Rabia Chaudry’s Memoir of “Food, Fat and Family” is Poignant and Powerful

Rabia Chaudry is best known as an advocate, attorney, and author, especially known for her work on the Adnan Syed case—which she brought to the attention of podcast host Sarah Koenig and thus spawned the ever-popular Serial podcast (season one focuses on Adnan’s story).

But Fatty Fatty Boom Boom is about none of that. It is a memoir of food, fat, and family, and is told in Rabia’s sometimes funny, oftentimes heart wrenching voice as she recounts her life and her complicated relationship with food. 

Rabia’s story takes us to the streets of Lahore, Pakistan, to the beginning of her parents’ marriage, to her birth, and toddlerhood when she was given frozen sticks of butter to help her aching gums during teething. We then continue on to her journey to America where her family discovered the plethora of fast food and the ease with which they could access it. 

She tells us about growing up as one of the only South Asian girls in her entire school in the ‘80s and ‘90s as her family traveled across various states for her father’s job, and the feeling of never fitting in. When we reach Rabia’s teen years, there’s a sweet story about her first time making bread, as her mother removed all the pots and pans from her never-used oven so Rabia can bake a loaf of bread. 

Happy or sad times, Rabia tells us how she has always found comfort in food. But she continues to battle with her weight through her teens and early adult years, all through her sister’s first job at McDonalds, living alone on campus for college, and her early years of marriage, and then divorce.
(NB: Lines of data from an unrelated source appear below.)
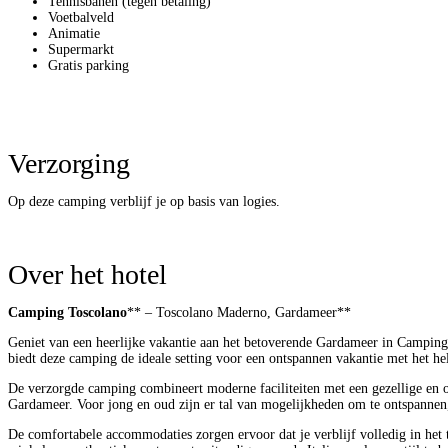
Tennisbanen (tegen betaling)
Voetbalveld
Animatie
Supermarkt
Gratis parking
Verzorging
Op deze camping verblijf je op basis van logies.
Over het hotel
Camping Toscolano
** – Toscolano Maderno, Gardameer**
Geniet van een heerlijke vakantie aan het betoverende Gardameer in Campin
biedt deze camping de ideale setting voor een ontspannen vakantie met het he
De verzorgde camping combineert moderne faciliteiten met een gezellige en o
Gardameer. Voor jong en oud zijn er tal van mogelijkheden om te ontspannen, 
De comfortabele accommodaties zorgen ervoor dat je verblijf volledig in het 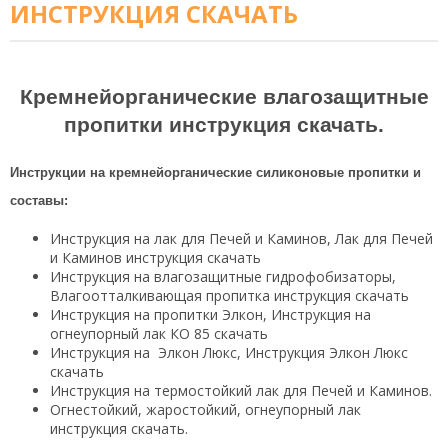
ИНСТРУКЦИЯ СКАЧАТЬ
Кремнейорганические влагозащитные
пропитки инструкция скачать.
Инструкции на кремнейорганические силиконовые пропитки и
составы:
Инструкция на лак для Печей и Каминов, Лак для Печей
и Каминов инструкция скачать
Инструкция на влагозащитные гидрофобизаторы,
Влагоотталкивающая пропитка инструкция скачать
Инструкция на пропитки Элкон, Инструкция на
огнеупорный лак КО 85 скачать
Инструкция на Элкон Люкс, Инструкция Элкон Люкс
скачать
Инструкция на термостойкий лак для Печей и Каминов.
Огнестойкий, жаростойкий, огнеупорный лак
инструкция скачать.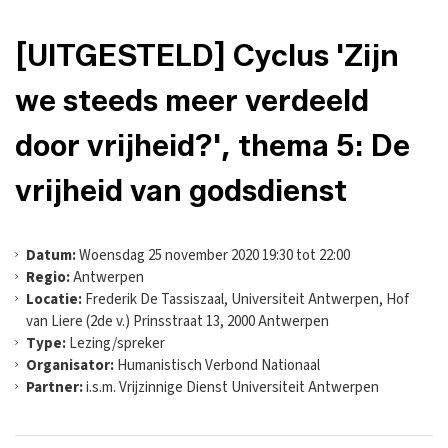
[UITGESTELD] Cyclus 'Zijn
we steeds meer verdeeld
door vrijheid?', thema 5: De
vrijheid van godsdienst
Datum:
Woensdag 25 november 2020 19:30 tot 22:00
Regio:
Antwerpen
Locatie:
Frederik De Tassiszaal, Universiteit Antwerpen, Hof
van Liere (2de v.) Prinsstraat 13, 2000 Antwerpen
Type:
Lezing/spreker
Organisator:
Humanistisch Verbond Nationaal
Partner:
i.s.m. Vrijzinnige Dienst Universiteit Antwerpen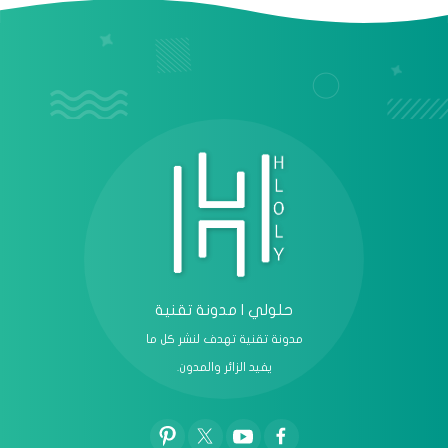
عرض الكل
حلولي | مدونة تقنية
مدونة تقنية تهدف لنشر كل ما
يفيد الزائر والمدون.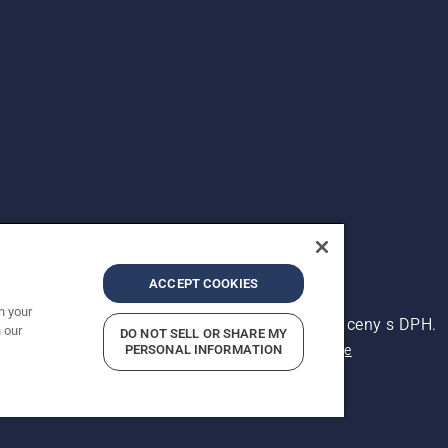
ACCEPT COOKIES
n your
ena. Zobrazené ceny jsou doporučené prodejní ceny s DPH.
 our
DO NOT SELL OR SHARE MY
Oznámení o ochraně osobních údajů
PERSONAL INFORMATION
Kontaktní údaje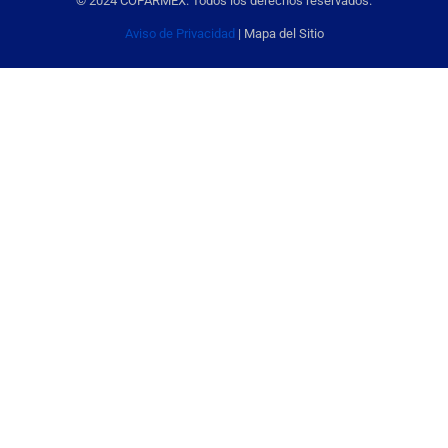
© 2024 COPARMEX. Todos los derechos reservados.
Aviso de Privacidad
| Mapa del Sitio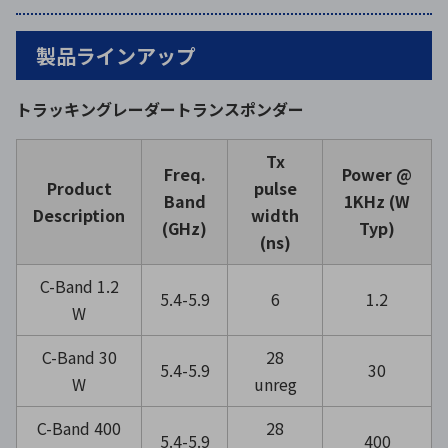
製品ラインアップ
トラッキングレーダートランスポンダー
Tx
Freq.
Power @
Product
pulse
Band
1KHz (W
Description
width
(GHz)
Typ)
(ns)
C-Band 1.2
5.4-5.9
6
1.2
W
C-Band 30
28
5.4-5.9
30
W
unreg
C-Band 400
28
5.4-5.9
400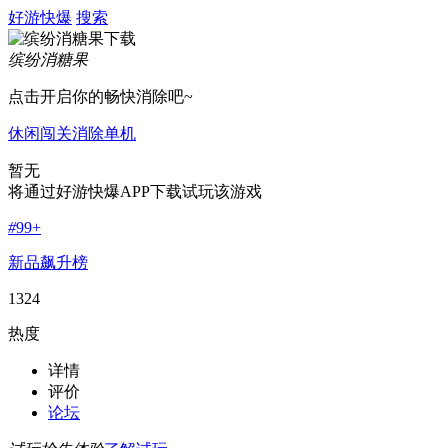
好游快爆
搜索
缤纷消糖果
点击开启你的畅快消除吧~
休闲
闯关
消除
单机
暂无
将通过好游快爆APP下载试玩该游戏
#
99+
新品飙升榜
1324
热度
详情
评价
论坛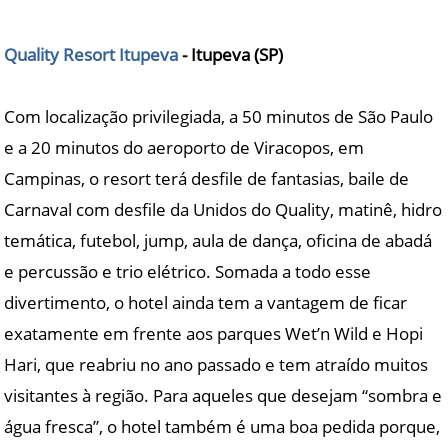
Quality Resort Itupeva
- Itupeva (SP)
Com localização privilegiada, a 50 minutos de São Paulo
e a 20 minutos do aeroporto de Viracopos, em
Campinas, o resort terá desfile de fantasias, baile de
Carnaval com desfile da Unidos do Quality, matinê, hidro
temática, futebol, jump, aula de dança, oficina de abadá
e percussão e trio elétrico. Somada a todo esse
divertimento, o hotel ainda tem a vantagem de ficar
exatamente em frente aos parques Wet’n Wild e Hopi
Hari, que reabriu no ano passado e tem atraído muitos
visitantes à região. Para aqueles que desejam “sombra e
água fresca”, o hotel também é uma boa pedida porque,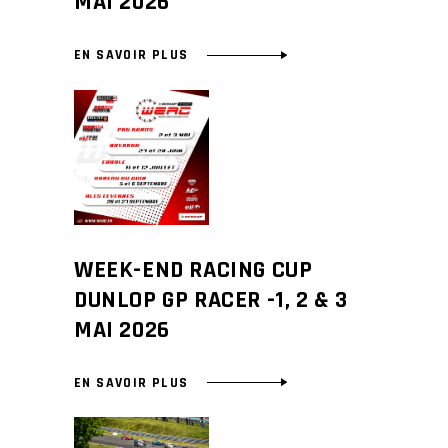
MAI 2026
EN SAVOIR PLUS
WEEK-END RACING CUP
DUNLOP GP RACER -1, 2 & 3
MAI 2026
EN SAVOIR PLUS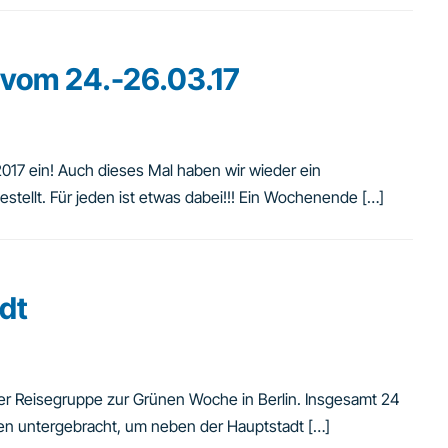
vom 24.-26.03.17
017 ein! Auch dieses Mal haben wir wieder ein
stellt. Für jeden ist etwas dabei!!! Ein Wochenende […]
dt
ner Reisegruppe zur Grünen Woche in Berlin. Insgesamt 24
en untergebracht, um neben der Hauptstadt […]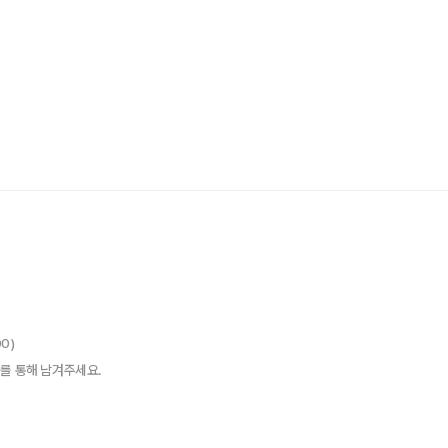
00)
를 통해 남겨주세요.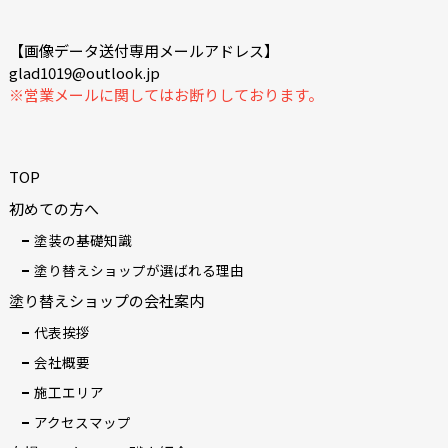
【画像データ送付専用メールアドレス】
glad1019@outlook.jp
※営業メールに関してはお断りしております。
TOP
初めての方へ
塗装の基礎知識
塗り替えショップが選ばれる理由
塗り替えショップの会社案内
代表挨拶
会社概要
施工エリア
アクセスマップ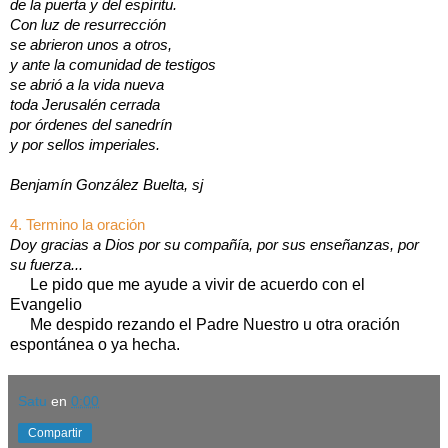
de la puerta y del espíritu.
Con luz de resurrección
se abrieron unos a otros,
y ante la comunidad de testigos
se abrió a la vida nueva
toda Jerusalén cerrada
por órdenes del sanedrín
y por sellos imperiales.
Benjamín González Buelta, sj
4. Termino la oración
Doy gracias a Dios por su compañía, por sus enseñanzas, por
su fuerza...
Le pido que me ayude a vivir de acuerdo con el
Evangelio
Me despido rezando el Padre Nuestro u otra oración
espontánea o ya hecha.
Satu
en
0:00
Compartir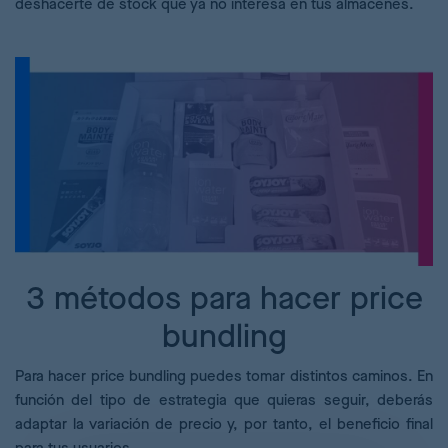
deshacerte de stock que ya no interesa en tus almacenes.
3 métodos para hacer price
bundling
Para hacer price bundling puedes tomar distintos caminos. En
función del tipo de estrategia que quieras seguir, deberás
adaptar la variación de precio y, por tanto, el beneficio final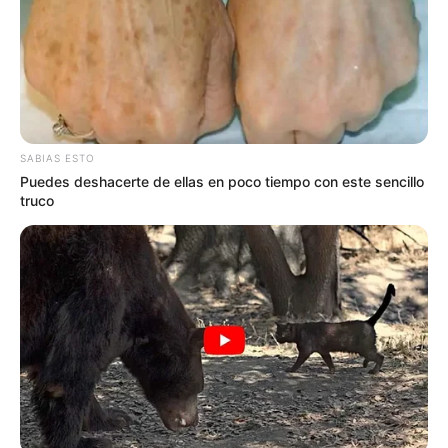
A PÓLVORA Y MISTERIO!
SABIAS ESTO
Puedes deshacerte de ellas en poco tiempo con este sencillo
truco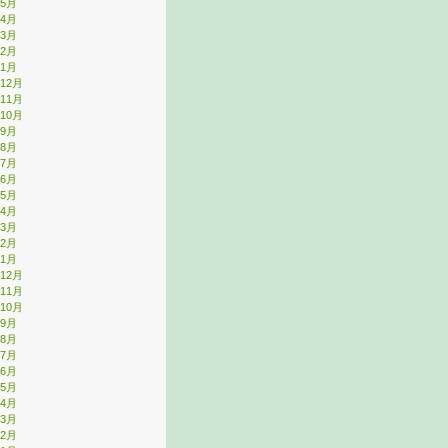
年5月
年4月
年3月
年2月
年1月
年12月
年11月
年10月
年9月
年8月
年7月
年6月
年5月
年4月
年3月
年2月
年1月
年12月
年11月
年10月
年9月
年8月
年7月
年6月
年5月
年4月
年3月
年2月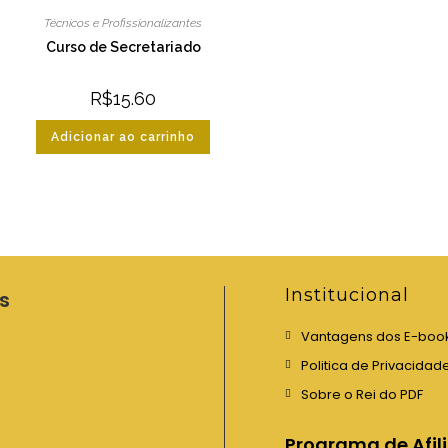
Técnicos e Profissionalizantes
Curso de Secretariado
R$
15.60
Adicionar ao carrinho
Institucional
s
Vantagens dos E-boo
Politica de Privacidad
Sobre o Rei do PDF
Programa de Afil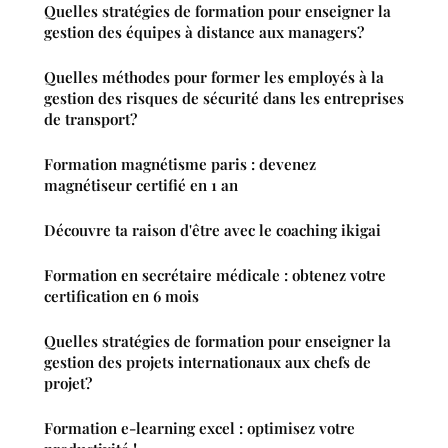
Quelles stratégies de formation pour enseigner la
gestion des équipes à distance aux managers?
Quelles méthodes pour former les employés à la
gestion des risques de sécurité dans les entreprises
de transport?
Formation magnétisme paris : devenez
magnétiseur certifié en 1 an
Découvre ta raison d'être avec le coaching ikigai
Formation en secrétaire médicale : obtenez votre
certification en 6 mois
Quelles stratégies de formation pour enseigner la
gestion des projets internationaux aux chefs de
projet?
Formation e-learning excel : optimisez votre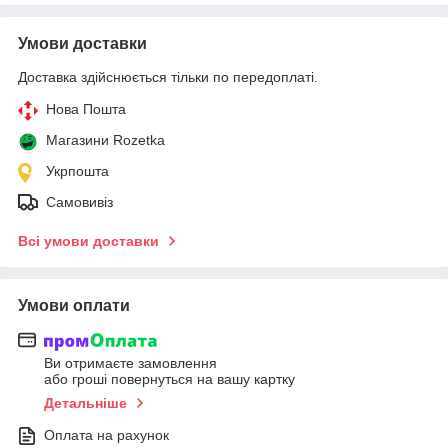
Умови доставки
Доставка здійснюється тільки по передоплаті.
Нова Пошта
Магазини Rozetka
Укрпошта
Самовивіз
Всі умови доставки
Умови оплати
Ви отримаєте замовлення
або гроші повернуться на вашу картку
Детальніше
Оплата на рахунок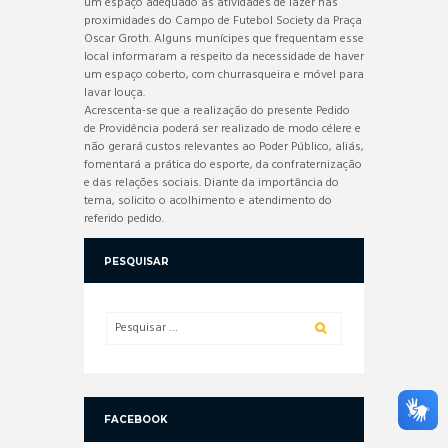
um espaço adequado às atividades de lazer nas
proximidades do Campo de Futebol Society da Praça
Oscar Groth. Alguns munícipes que frequentam esse
local informaram a respeito da necessidade de haver
um espaço coberto, com churrasqueira e móvel para
lavar louça.
Acrescenta-se que a realização do presente Pedido
de Providência poderá ser realizado de modo célere e
não gerará custos relevantes ao Poder Público, aliás,
fomentará a prática do esporte, da confraternização
e das relações sociais. Diante da importância do
tema, solicito o acolhimento e atendimento do
referido pedido.
PESQUISAR
FACEBOOK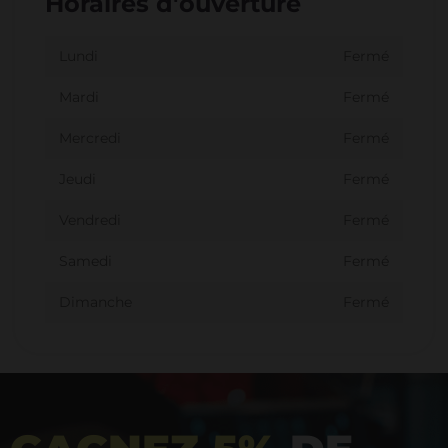
Horaires d'ouverture
Lundi
Fermé
Mardi
Fermé
Mercredi
Fermé
Jeudi
Fermé
Vendredi
Fermé
Samedi
Fermé
Dimanche
Fermé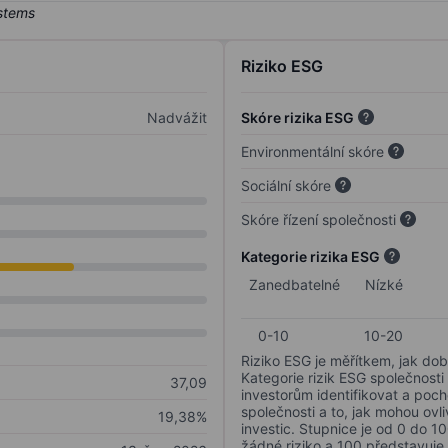
Riziko ESG
Nadvážit
Skóre rizika ESG
Environmentální skóre
Sociální skóre
Skóre řízení společnosti
Kategorie rizika ESG
Zanedbatelné
Nízké
0-10
10-20
Riziko ESG je měřítkem, jak dob
Kategorie rizik ESG společnosti
37,09
investorům identifikovat a poc
společnosti a to, jak mohou ov
19,38%
investic. Stupnice je od 0 do 10
žádné riziko a 100 představuje 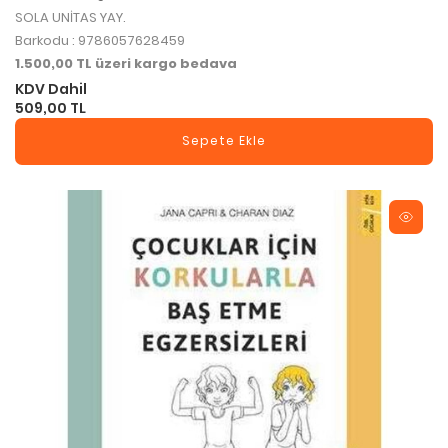
SOLA UNİTAS YAY.
Barkodu : 9786057628459
1.500,00 TL üzeri kargo bedava
KDV Dahil
509,00 TL
Sepete Ekle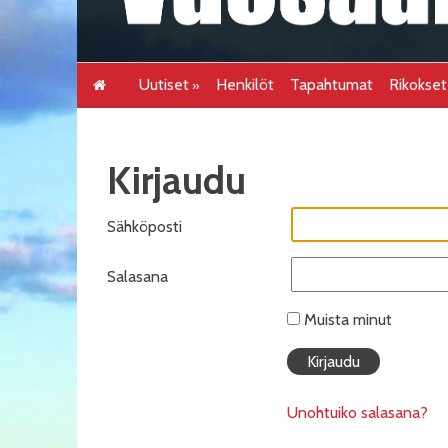
Uutiset
Henkilöt
Tapahtumat
Rikokse
Kirjaudu
Sähköposti
Salasana
Muista minut
Unohtuiko salasana?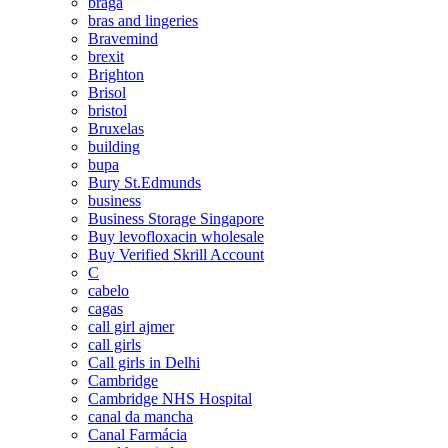
braga
bras and lingeries
Bravemind
brexit
Brighton
Brisol
bristol
Bruxelas
building
bupa
Bury St.Edmunds
business
Business Storage Singapore
Buy levofloxacin wholesale
Buy Verified Skrill Account
C
cabelo
cagas
call girl ajmer
call girls
Call girls in Delhi
Cambridge
Cambridge NHS Hospital
canal da mancha
Canal Farmácia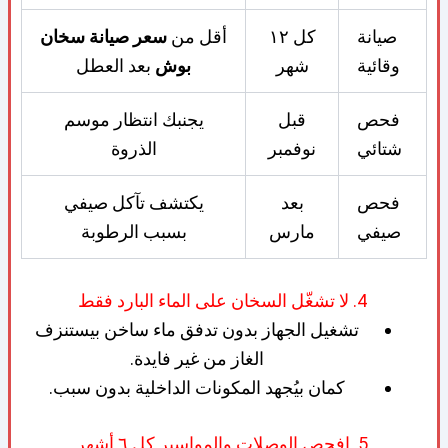
صيانة
كل ١٢
أقل من
سعر صيانة سخان
وقائية
شهر
بوش
بعد العطل
فحص
قبل
يجنبك انتظار موسم
شتائي
نوفمبر
الذروة
فحص
بعد
يكتشف تآكل صيفي
صيفي
مارس
بسبب الرطوبة
4. لا تشغّل السخان على الماء البارد فقط
تشغيل الجهاز بدون تدفق ماء ساخن بيستنزف
الغاز من غير فايدة.
كمان بيُجهد المكونات الداخلية بدون سبب.
5. افحص الوصلات والمواسير كل ٦ أشهر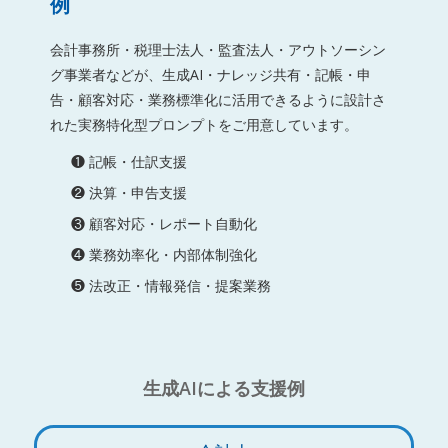
例
会計事務所・税理士法人・監査法人・アウトソーシン
グ事業者などが、生成AI・ナレッジ共有・記帳・申
告・顧客対応・業務標準化に活用できるように設計さ
れた実務特化型プロンプトをご用意しています。
❶ 記帳・仕訳支援
❷ 決算・申告支援
❸ 顧客対応・レポート自動化
❹ 業務効率化・内部体制強化
❺ 法改正・情報発信・提案業務
生成AIによる支援例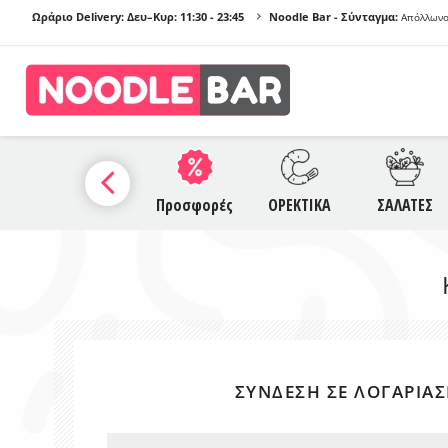
Ωράριο Delivery: Δευ–Κυρ:
11:30 - 23:45
Noodle Bar - Σύνταγμα:
Απόλλωνο
ΠΡΟ
Α
SAUCES
Προσφορές
ΟΡΕΚΤΙΚΑ
ΣΑΛΑΤΕΣ
NO
Γ
ΣΎΝΔΕΣΗ ΣΕ ΛΟΓΑΡΙΑ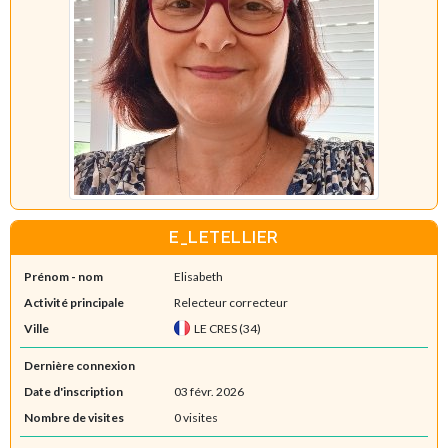
E_LETELLIER
Prénom - nom
Elisabeth
Activité principale
Relecteur correcteur
Ville
LE CRES (34)
Dernière connexion
Date d'inscription
03 févr. 2026
Nombre de visites
0 visites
She tells us her struggles with her weight, both before and after her pregnancies, by that constant nagging she received from well-meaning friends and family about her weight gain or subsequent weight loss. Food is also what brings her and her husband together now, as she tells us how neither of them go to bed without a steaming cup of chai and a few biscuits. 

Rabia is candid about her struggles, and the procedures she undergoes to achieve some semblance of luck. Her book will strike a chord with anyone who has struggled with weight loss or even loving their body. It’s not a totally body positive book—Rabia definitely does love her body by the end of her tale, but as she tells us, it’s an ongoing process and there is really no end to it. It is a personal tale of one woman’s life and how she comes to terms with her goals and dreams. 

Additionally, as culture plays a huge part in food and how food is enjoyed and perceived, this book is a tasting menu of Pakistani culture. Rabia’s family is a big part of her journey, and it is clear how much they love and support her, despite the constant fear for her health and her weight.  

Each chapter starts off with a food-related idiom in Urdu, with the English translation written beside it. Food is a huge part of Pakistani culture, and it is also at the center of Rabia’s story. The book is filled with mouth-watering descriptions of all the different Pakistani foods that she grew up with. She wants to let the reader know that Pakistani food, while similar to its Indian cousin, isn’t quite the same or as well-known. She also includes an addendum at the end with some of her favourite recipes, but is quick to point out that there are multiple different ways to make these dishes, based on regional differences.  

Fatty Fatty Boom Boom will make you laugh and it might also just make you cry. But it will also make you hungry.